Opposition Leader Bill Shorten says he will step in to bat for CSIRO staff, amid strikes and threats to research centres.

Mr Shorten says science funding most be locked in place, in response to industrial action at CSIRO and uncertainty over the future of co-operative research centres.

Shorten has pledged to fight research cuts in next week’s Federal Budget, claiming in a press conference at the Univer­sity of NSW that he wanted to make science a “key policy priority”.

“We will have a lot more to say before the next election,” he said when asked how his plans would be funded.

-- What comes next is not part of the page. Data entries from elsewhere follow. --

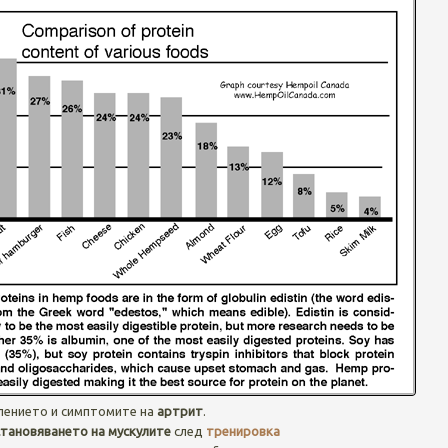
лението и симптомите на
артрит
.
тановяването на мускулите
след
тренировка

Meanwhile, the Greens’ research spokesperson Adam Bandt has demanded that the Government offer a “fair pay deal” to CSIRO staff, who went on strike last week.

The CSIRO Staff Association has launched bans on ­administrative work to protest enterprise negotiations that were going nowhere.

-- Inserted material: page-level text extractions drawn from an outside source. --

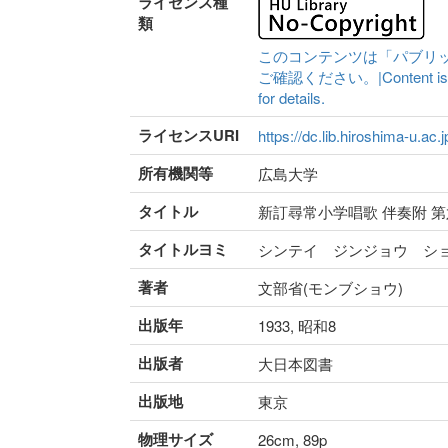
ライセンス種
類
このコンテンツは「パブリ
ご確認ください。|Content is availa
for details.
ライセンスURI
https://dc.lib.hiroshima-u.ac.
所有機関等
広島大学
タイトル
新訂尋常小学唱歌 伴奏附 
タイトルヨミ
シンテイ ジンジョウ シ
著者
文部省(モンブショウ)
出版年
1933, 昭和8
出版者
大日本図書
出版地
東京
物理サイズ
26cm, 89p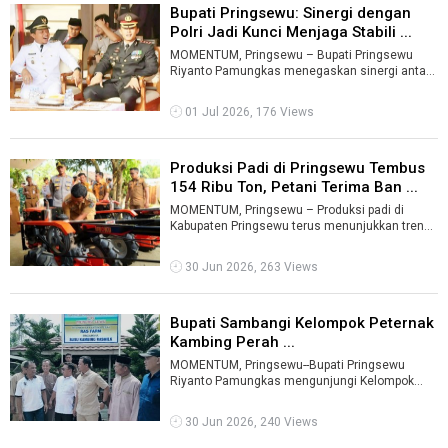
Bupati Pringsewu: Sinergi dengan
Polri Jadi Kunci Menjaga Stabili ...
MOMENTUM, Pringsewu – Bupati Pringsewu
Riyanto Pamungkas menegaskan sinergi antara
Pemerintah Kabupaten Pringsewu dan Polri ...
01 Jul 2026, 176 Views
Produksi Padi di Pringsewu Tembus
154 Ribu Ton, Petani Terima Ban ...
MOMENTUM, Pringsewu – Produksi padi di
Kabupaten Pringsewu terus menunjukkan tren
meningkat dalam tiga tahun terakhir. ...
30 Jun 2026, 263 Views
Bupati Sambangi Kelompok Peternak
Kambing Perah ...
MOMENTUM, Pringsewu--Bupati Pringsewu
Riyanto Pamungkas mengunjungi Kelompok
Peternak Kambing Perah di wilayah Kecamatan
Suko ...
30 Jun 2026, 240 Views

The nation’s top science agency had $111 million cut from its funding in last year’s budget.

“If Tony Abbott can give our defence personnel a real pay rise without asking them to lose conditions, he can do the same for our scientists,” Bandt told reporters.

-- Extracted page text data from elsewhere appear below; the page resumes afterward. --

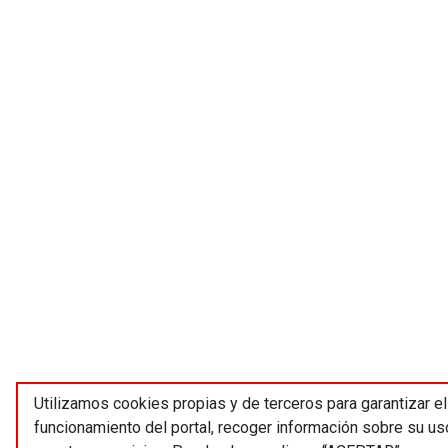
Utilizamos cookies propias y de terceros para garantizar el
funcionamiento del portal, recoger información sobre su us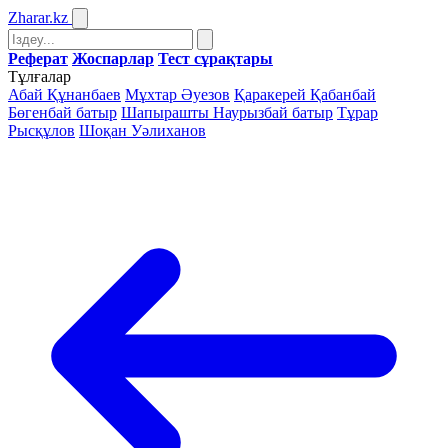
Zharar
.kz
Реферат
Жоспарлар
Тест сұрақтары
Тұлғалар
Абай Құнанбаев
Мұхтар Әуезов
Қаракерей Қабанбай
Бөгенбай батыр
Шапырашты Наурызбай батыр
Тұрар
Рысқұлов
Шоқан Уәлиханов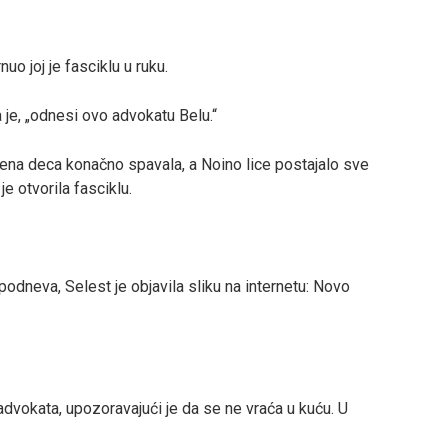
uo joj je fasciklu u ruku.
a je, „odnesi ovo advokatu Belu.“
 njena deca konačno spavala, a Noino lice postajalo sve
e otvorila fasciklu.
podneva, Selest je objavila sliku na internetu: Novo
dvokata, upozoravajući je da se ne vraća u kuću. U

Last year’s budget also cut $80 million from the Cooperative Research Centres scheme, leading many labs to wait anxiously for the government’s response to a review of the programme by lawyer David Miles.

The Vision CRC – a centre that brings together a broad range of participants [http://www.visioncrc.org/our-participants.html]- says it was forced to lay off 45 staff as a result of the cuts so far.

Science Minister Ian Macfarlane claims the response to the Miles review will not necessarily be part of the budget.

“There’s not just one big-bang announcement,” he told News Corp reporters ecently.

“Within the next six months we will have done what we need to do to get the CRC program ­focused on what we need it to do.”